Today, World Economic Forum (WEF) founder Klaus Schwab has addressed the problems of industrialization and population redundancy in highly Malthusian ways. With the advent of artificial intelligence and other new technologies, Schwab has stated that employees are bound to “face redundancy unless they can migrate to a new position with an organization.”
Yuval Noah Harari, a key WEF advisor, likewise agrees that technological advancements have created an atmosphere where a sizable decrease in the world’s population will happen in the next decades. Harari has noted that “these technologies will increasingly make redundant and will make it possible to replace the people.” Replaced people, he adds, will become “useless eaters,” straining both subsistence and the global footprint.
Antebellum political economists at major Southern universities instructed students – future southern leaders – in these Malthusian ideas in a completely different context than our own. Like Schwab, Harari, and the WEF, leading Southern intellectuals at that time fostered an intense commitment to an anti-democratic philosophy invested in the regulation of human populations, movement, political independence, and economic freedom.
According to the historian Eugene Genovese, slaveholders embraced Malthusianism, because they “viewed with foreboding the laws of diminishing returns in agriculture … and of the tendency of population geometrically to outstrip subsistence.” Southern apologists concluded, Genovese writes, that in an industrialized free labor society “‘the masses of mankind’ are inescapably ground up if they did not rise with fearful violence to destroy the social classes that imposed misery upon them.” It was for this reason that slave apologist Daniel Hundley believed Malthus’s writings to be a “great science” for shaping society.

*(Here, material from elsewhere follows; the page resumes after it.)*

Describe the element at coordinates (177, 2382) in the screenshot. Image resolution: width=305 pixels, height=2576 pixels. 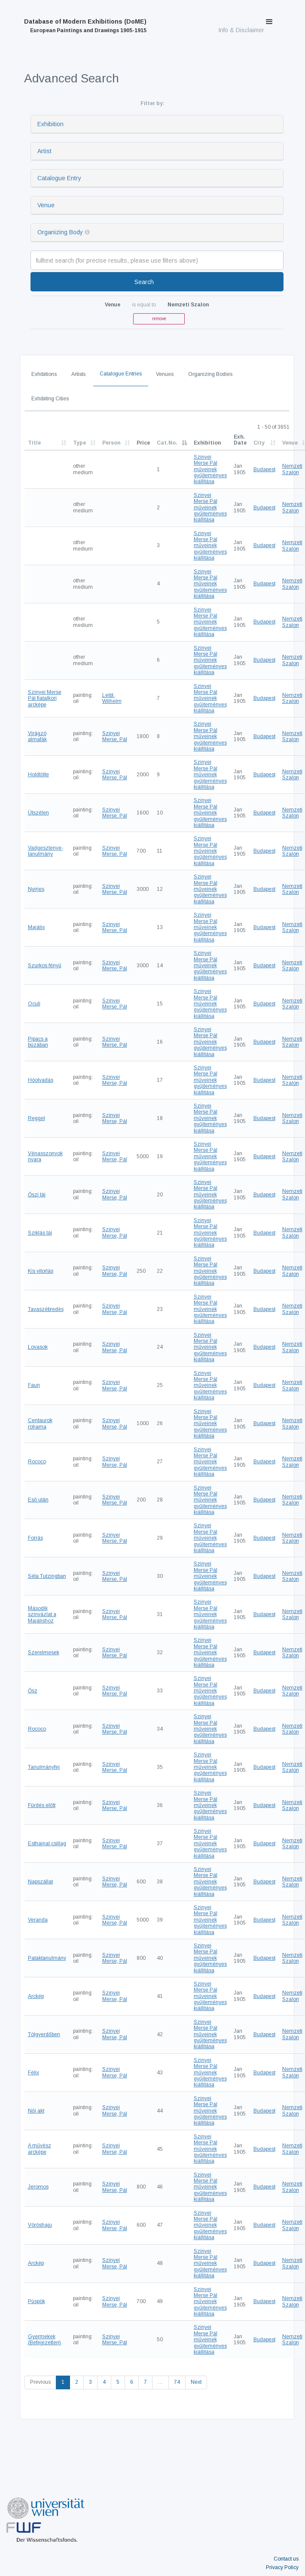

William and Mary President Thomas R. Dew, a notable apologist for slavery, also made these arguments prominent in his defense of the “peculiar institution.” Dew postulated that if Southern society gave way to Northern industrialization, “the powerfully elastic spring of our rapidly increasing numbers … shall be crowded into our manufactories and commercial cities – then will come the great and fearful pressure upon the engine.” Whereas Northern industrialism hastened a degraded “rural landscape,” giving way “to factories, tenants, and large cities,” Dew contended that slaveholders believed their agricultural society achieved a perfect balance between populations and resources.

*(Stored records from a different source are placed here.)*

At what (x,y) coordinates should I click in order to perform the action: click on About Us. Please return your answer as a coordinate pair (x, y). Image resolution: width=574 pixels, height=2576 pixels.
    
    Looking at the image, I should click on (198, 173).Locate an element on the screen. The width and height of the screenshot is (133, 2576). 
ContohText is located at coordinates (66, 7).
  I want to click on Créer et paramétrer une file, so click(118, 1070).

Like antebellum Southerners who, according to historian David Silkenat, used the fear of “environmental destruction” to elevate their low population agrarian philosophy, environmentalists today see the “impact of population” and industrialization as combining to “deplete natural resources and degrade the environment.” Population and industrial growth, therefore, must be controlled.

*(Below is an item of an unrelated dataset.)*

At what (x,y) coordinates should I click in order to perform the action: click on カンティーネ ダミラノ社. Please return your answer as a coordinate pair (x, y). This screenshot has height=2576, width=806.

But how can this be achieved? Vice President Kamala Harris stated that “when we invest in clean energy, and electric vehicles, and reduce population, more of our children can breathe clean air and drink clean water.” Of course, Harris leaves the best means of implementing depopulation and regulating economic freedom unanswered.
Ultimately, the perspective put forward by Vice President Harris is not entirely different in principle from some of the solutions offered by leading slaveholders. They endeavored to limit urban industrialization, mocked urban boosters as un-Southern, and posited that the best way to regulate populations was through eugenics – “manipulate the sex ratio.”
The issue with Malthusianism, both past and present, is obvious. How could population and industrial reduction occur if not by curtailing private industry, economic freedom, and an individual’s reproductive autonomy? If accepted wholesale, our nation’s tradition of political liberty would be shoved aside for a program based on a very different set of principles.
Antebellum Southern history teaches us that this ideology gives rise to anti-democratic philosophies opposed to bodily freedom, economic liberty, and political independence. The language of collapse inherent in this ideology serves as a powerful tool in undermining the power of individuals to enjoy life, liberty, and the pursuit of happiness on their own terms. It is therefore useful to see the Malthusianism of the pre-Civil War South as a warning. After all, the past often informs the present.
Howell Keiser is a Post-Doctoral Research Associate at the University of Virginia and is a fellow with the Jack Miller Center.